On the Road is the seminal novel of the Beat Generation, a semi-autobiographical account of Kerouac's time hoofing it across the country in the late 1940s and infamously written over three Benzedrine-fuelled weeks on a 120-foot roll of teletype paper. Francis Ford Coppola bought the rights to the novel in 1979 and has been tinkering about with it to no avail until signing up Walter Salles and Jose Rivera, the pair who directed and scripted The Motorcycle Diaries. The influence of that film haunts On the Road, and just as The Motorcycle Diaries captures the stark beauty of South America, On the Road shows every corner of the United States in its most exquisite detail.

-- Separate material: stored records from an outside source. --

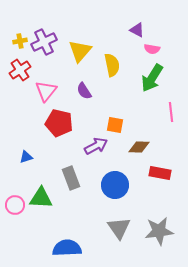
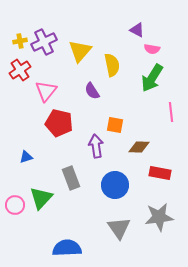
purple semicircle: moved 8 px right
purple arrow: rotated 70 degrees counterclockwise
green triangle: rotated 50 degrees counterclockwise
gray star: moved 14 px up
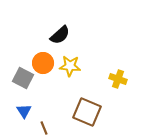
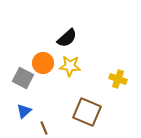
black semicircle: moved 7 px right, 3 px down
blue triangle: rotated 21 degrees clockwise
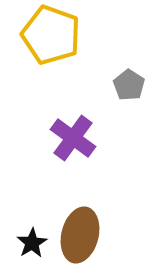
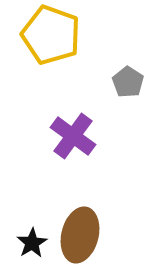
gray pentagon: moved 1 px left, 3 px up
purple cross: moved 2 px up
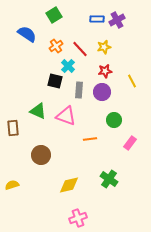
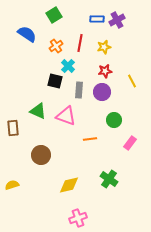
red line: moved 6 px up; rotated 54 degrees clockwise
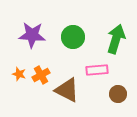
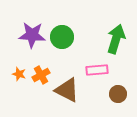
green circle: moved 11 px left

The performances from nearly all the actors are outstanding, particularly Riley and Tom Sturridge (as the lovelorn Carlo Marx), with Hedund's turn as Dean Moriarty the big, beating heart of the film. He also, as it happens, is on screen naked on a number of occasions, as are Kristen Stewart's boobs, if you're into that. Viggo Mortensen also provides some of the best lines as Old Bull Lee, a thinly veiled William S. Burroughs — Lorraine is a good name for a bat, don't you know.

What will bother some is that the exuberance of the Beats in the novel, "the ones who are mad to live, mad to talk and mad to be saved," dissipates in Salles' slower-paced, golden-toned approach. The best bet, as with all film adaptations, is not to get too caught up in the accuracy of the interpretation, and simply appreciate it for what it is.